I am also a bit worried as you said fish odour, in which case read up on it, as it;s not she isn't washing it's an illness.

MrJohnsonAteMyCustard Mon 21-Aug-17 19:43:45

flickertee - what's that about Imperial Leather?? I sometimes use that! Is my fanjo going to smell of fish now?? What's up with that particular soap? shock

Awwlookatmybabyspider Mon 21-Aug-17 19:44:26

I think you need to tell her. If it were me. I'd want to know.
Obviously it goes without saying you have to approach it sensitively.
Aside from the fact it could be something medical so not her fault.
You can't just say to someone you stink.
And another obvious. Tell her in private. Don't blurt it out in front of a group of people

Viserion Mon 21-Aug-17 19:46:11

Could she have trimethylaminuria?
Maybe she says she doesn't wash as an excuse because she doesn't realise what it is going on?

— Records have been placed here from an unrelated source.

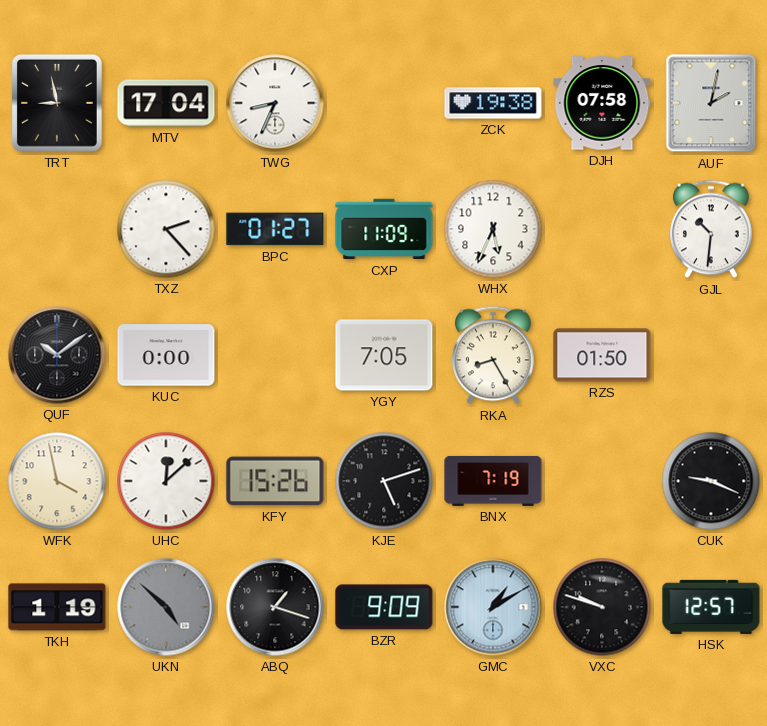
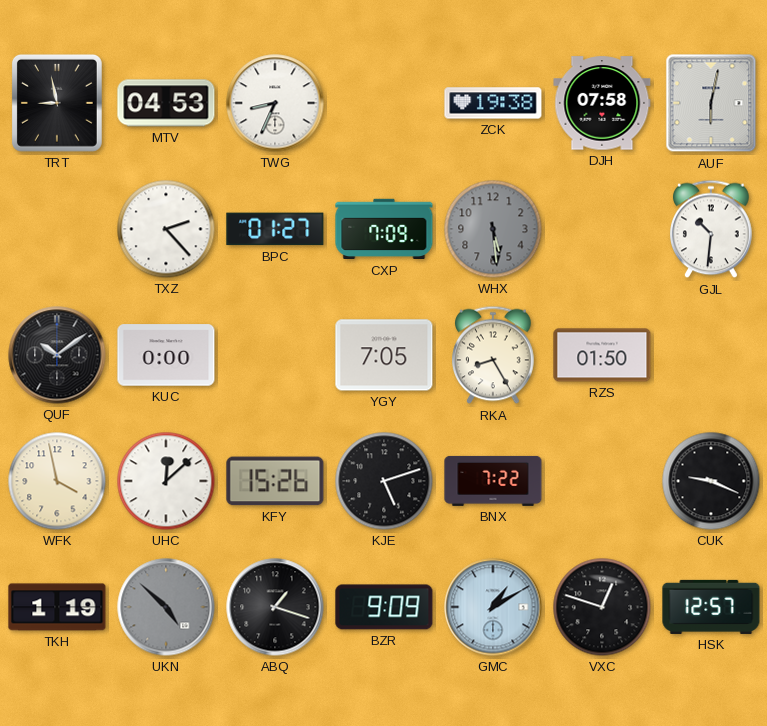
MTV: 17:04 -> 04:53
AUF: 2:02 -> 6:02
CXP: 11:09 -> 7:09
WHX: 5:34 -> 5:29
WHX dial: white -> grey
BNX: 7:19 -> 7:22
VXC: 9:48 -> 12:48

www.nhs.uk/conditions/trimethylaminuria/Pages/Introduction.aspx

Gileswithachainsaw Mon 21-Aug-17 19:48:45

If she's a friend just tell her.

Sometimes being a friend means doing these things. You can't have all the good parts of friendships the nights out and the phone calls or road trips or sports sessions or whatever without havjng to dry her tears or tell her the truth about something.

Like you can't have the companionship and joy of a pet dog without having to pick up it's shit.

It's far worse long term to leave her open to ridicule or unkindness than it is to just tell her

OfficerVanHalen Mon 21-Aug-17 19:52:35

Message withdrawn at poster's request.

flickertee Mon 21-Aug-17 19:59:36

MrJohnstone I just used imperial leather as an example of a strong scented shower gel that shouldn't go anywhere near your fanjo... !
Same applies to Dove/Palmolive/Pears/anything really??

OhTheRoses Mon 21-Aug-17 20:04:51

How about you say something like "I noticed when I helped you with your dress and looked up the symptoms. I don't want to upset you but you are my friend and I want to support you. Have you ever sought or had any medical advice? Shall we sort this out together before anybody else notices?

Fluffypinkpyjamas Mon 21-Aug-17 20:06:17

She's never been much of a bather will happily go days with out washing and yes openly admits this

Grim. I would be happy to tell her, you stink and you know why. It is foul and she needs to be told. Why would she happy to smell?

ilovesooty Mon 21-Aug-17 20:10:29

You went outside to vomit? Did your friend not ask you if you were OK?

Pantryboy Mon 21-Aug-17 20:17:08

You have to be very light hearted and say to her what is that awful fin smell and sniff your armpits and say nah it isnt me , it must be you missy get in the fin shower now and wash yer fandango you reek! Do it in a very funny way .She won't take offence if you do it right. Have done this before and it worked honestly , Good luck OP

GetOutOfMYGarden Mon 21-Aug-17 20:20:01

If she's a friend you need to take her aside and tell her in privately. Same way you'd let her know if she'd got her skirt caught in her knickers at the back or if she'd had a nip slip.

WhereDoesThisRoadGo Mon 21-Aug-17 20:38:23

I just threw up in my mouth a bit. sad

In all seriousness, there is no excuse for not bathing. Plenty of people have medical issues and manage it. You need to speak to her. Body odour will create so many barriers to her - relationships, jobs, friends, exercise partners, good customer service... The list goes on. She may initially be upset with you, but it will do her good in the long run.